Pamela Sheldon Johns’ <i>pasta alle briciole.</i>

Pamela Sheldon Johns’ pasta alle briciole.

What it is: Bricole is the Italian word for breadcrumbs, which were historically used as a seasoning in northern Italian cuisine. Sometimes called “poor man’s Parmigiana,” they represent “cucina povera,” the cookery of poverty, at its most frugal, according to Pamela Sheldon Johns, author of “Cucina Povera: Tuscan Peasant Cooking.” “Women would save every breadcrumb until there were enough to dress pasta, garnish soups, or flavor roasted or grilled vegetables,” she says.

Pamela Sheldon Johns

Pamela Sheldon Johns

Where it comes from: “In Tuscany,” says Johns, “so many people still remember the dire poverty of the times before, during, and just after World War II. My book has stories from individuals who lived through these hard times.
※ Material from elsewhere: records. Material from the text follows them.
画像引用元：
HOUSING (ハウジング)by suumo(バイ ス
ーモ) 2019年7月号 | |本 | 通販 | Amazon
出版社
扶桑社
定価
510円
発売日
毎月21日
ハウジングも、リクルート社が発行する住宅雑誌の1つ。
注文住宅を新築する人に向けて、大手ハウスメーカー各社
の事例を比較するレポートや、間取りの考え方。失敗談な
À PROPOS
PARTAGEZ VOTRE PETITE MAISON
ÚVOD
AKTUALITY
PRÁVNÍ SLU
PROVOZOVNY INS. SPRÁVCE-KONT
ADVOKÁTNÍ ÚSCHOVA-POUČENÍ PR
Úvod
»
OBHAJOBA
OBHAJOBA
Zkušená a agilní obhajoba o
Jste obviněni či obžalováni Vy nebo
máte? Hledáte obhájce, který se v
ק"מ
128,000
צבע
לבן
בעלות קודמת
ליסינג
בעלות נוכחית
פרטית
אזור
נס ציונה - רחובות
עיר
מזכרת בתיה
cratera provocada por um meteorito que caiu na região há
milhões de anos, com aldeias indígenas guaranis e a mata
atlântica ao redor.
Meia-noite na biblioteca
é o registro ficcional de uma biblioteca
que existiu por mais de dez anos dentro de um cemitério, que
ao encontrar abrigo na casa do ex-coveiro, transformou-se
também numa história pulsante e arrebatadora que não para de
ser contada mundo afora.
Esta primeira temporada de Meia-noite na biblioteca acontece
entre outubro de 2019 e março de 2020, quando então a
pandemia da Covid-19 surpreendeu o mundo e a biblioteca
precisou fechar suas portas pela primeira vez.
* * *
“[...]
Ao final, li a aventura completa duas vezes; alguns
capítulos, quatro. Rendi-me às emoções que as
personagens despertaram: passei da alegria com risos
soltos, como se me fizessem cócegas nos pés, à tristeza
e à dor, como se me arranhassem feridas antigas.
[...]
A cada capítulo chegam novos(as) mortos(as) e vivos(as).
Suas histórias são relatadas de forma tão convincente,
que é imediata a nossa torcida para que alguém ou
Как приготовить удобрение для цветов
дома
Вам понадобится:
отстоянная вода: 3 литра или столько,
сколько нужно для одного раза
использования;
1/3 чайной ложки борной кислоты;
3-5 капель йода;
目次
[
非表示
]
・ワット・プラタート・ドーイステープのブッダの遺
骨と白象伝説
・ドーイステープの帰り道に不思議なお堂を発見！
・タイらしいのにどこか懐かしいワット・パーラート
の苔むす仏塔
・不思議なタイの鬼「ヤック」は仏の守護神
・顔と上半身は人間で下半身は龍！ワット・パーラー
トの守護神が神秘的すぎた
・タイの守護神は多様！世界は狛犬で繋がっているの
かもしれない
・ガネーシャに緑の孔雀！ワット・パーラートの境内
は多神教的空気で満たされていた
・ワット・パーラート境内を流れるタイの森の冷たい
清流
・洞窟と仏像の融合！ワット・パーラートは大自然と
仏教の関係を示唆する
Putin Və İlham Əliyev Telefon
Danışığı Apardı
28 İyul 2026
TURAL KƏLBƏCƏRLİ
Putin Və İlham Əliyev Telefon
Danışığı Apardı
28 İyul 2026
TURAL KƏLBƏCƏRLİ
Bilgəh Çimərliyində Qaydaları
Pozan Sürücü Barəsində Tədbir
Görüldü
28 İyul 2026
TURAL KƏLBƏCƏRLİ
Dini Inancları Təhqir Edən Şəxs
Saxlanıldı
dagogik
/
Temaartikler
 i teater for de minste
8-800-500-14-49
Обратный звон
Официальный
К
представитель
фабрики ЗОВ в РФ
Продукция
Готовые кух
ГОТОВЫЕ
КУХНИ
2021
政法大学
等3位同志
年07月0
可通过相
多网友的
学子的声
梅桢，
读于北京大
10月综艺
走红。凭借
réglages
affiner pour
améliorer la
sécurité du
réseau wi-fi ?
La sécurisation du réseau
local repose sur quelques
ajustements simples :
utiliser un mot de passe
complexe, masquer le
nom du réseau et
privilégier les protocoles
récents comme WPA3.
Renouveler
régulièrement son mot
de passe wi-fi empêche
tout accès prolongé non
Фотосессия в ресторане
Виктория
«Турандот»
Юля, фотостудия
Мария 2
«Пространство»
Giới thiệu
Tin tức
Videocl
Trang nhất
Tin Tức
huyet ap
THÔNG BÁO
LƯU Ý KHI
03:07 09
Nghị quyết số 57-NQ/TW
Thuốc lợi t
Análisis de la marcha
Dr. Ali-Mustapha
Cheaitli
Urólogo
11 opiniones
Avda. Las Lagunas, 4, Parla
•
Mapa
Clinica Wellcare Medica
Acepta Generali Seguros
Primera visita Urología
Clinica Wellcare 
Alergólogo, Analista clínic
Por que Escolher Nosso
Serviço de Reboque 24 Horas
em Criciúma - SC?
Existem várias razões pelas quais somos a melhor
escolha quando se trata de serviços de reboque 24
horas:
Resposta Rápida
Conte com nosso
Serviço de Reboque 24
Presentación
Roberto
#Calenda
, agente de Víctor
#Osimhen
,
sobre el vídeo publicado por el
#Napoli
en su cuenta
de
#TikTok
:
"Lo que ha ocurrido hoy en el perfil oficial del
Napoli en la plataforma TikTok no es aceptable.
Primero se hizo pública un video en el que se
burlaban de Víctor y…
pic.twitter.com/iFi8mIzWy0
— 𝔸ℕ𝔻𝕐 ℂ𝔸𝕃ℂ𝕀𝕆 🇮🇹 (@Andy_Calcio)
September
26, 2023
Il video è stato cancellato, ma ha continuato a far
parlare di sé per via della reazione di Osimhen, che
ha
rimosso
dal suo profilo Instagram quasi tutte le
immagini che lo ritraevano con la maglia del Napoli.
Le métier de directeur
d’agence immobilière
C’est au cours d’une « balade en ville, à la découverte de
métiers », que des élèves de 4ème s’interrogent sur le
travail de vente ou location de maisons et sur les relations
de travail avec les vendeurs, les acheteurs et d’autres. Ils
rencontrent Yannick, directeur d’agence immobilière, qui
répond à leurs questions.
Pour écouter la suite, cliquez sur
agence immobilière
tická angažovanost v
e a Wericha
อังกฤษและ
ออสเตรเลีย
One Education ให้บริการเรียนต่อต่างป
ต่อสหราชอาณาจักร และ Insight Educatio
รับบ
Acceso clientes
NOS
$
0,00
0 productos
It doesn’t take long for any conversation about the traditional dishes here to turn into stories and remembrances of how precious each breadcrumb was in the past.”

Tuscan bread is salt-free, Johns notes, “because up until a few years ago, salt was heavily taxed and was used only for the things that were absolutely necessary such as curing meat and making cheese; none was spared for bread. In any event, bread was baked only once a week, and bread made without salt dries out within a day, as salt is what holds the moisture in the bread.”

Thus many classic recipes, such as ribollita and panzanella, use dry or day-old bread.

What to do with it: “Using these crumbs as a condiment for pasta is a great (and delicious!) example of the idea of ‘good food for hard times,’” says Johns, who will teach a Tuscan cooking class in Chicago Wednesday, Aug. 31. In this recipe from her new book, breadcrumbs are tossed with sauteed garlic and spicy red pepper flakes to create a spicy, crunchy topping.

Pasta alle briciole
Pasta with spicy breadcrumb topping
Pamela Sheldon Johns

1 pound pasta (such as pici, bucatini, or spaghetti)
1/4 cup extra-virgin olive oil
3 cups coarse dried breadcrumbs
3 cloves garlic, minced
Pinch of red pepper flakes

In a large pot of salted boiling water, cook the pasta according to the package directions until al dente.

Meanwhile, heat the oil in a large skillet over medium heat and saute the breadcrumbs, garlic and pepper flakes until the crumbs are golden. Using a slotted spoon, transfer to paper towels to drain and let cool.

Drain the pasta, add the topping, and toss. Serve at once. 6 servings.